Goal of the exercise -
Every line holding the string "cookies" is to be copied from the entries below.
══ Exercise material ══
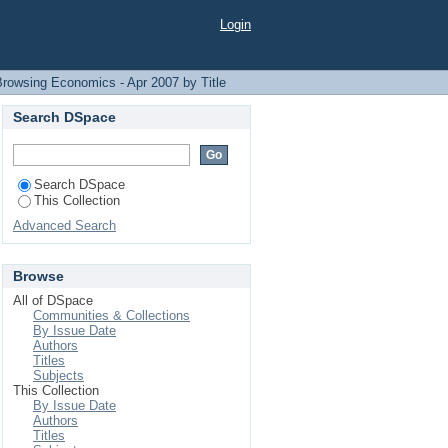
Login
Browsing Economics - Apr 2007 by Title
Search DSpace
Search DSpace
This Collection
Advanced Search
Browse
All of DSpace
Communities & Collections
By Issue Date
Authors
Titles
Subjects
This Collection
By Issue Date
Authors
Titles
═══
══ Exercise material ══
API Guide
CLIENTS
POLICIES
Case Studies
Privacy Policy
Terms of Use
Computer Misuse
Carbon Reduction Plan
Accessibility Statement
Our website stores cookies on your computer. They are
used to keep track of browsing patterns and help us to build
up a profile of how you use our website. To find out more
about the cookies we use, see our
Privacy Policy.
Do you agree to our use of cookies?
═══
Solution to the problem -
Our website stores cookies on your computer. They are
about the cookies we use, see our
Do you agree to our use of cookies?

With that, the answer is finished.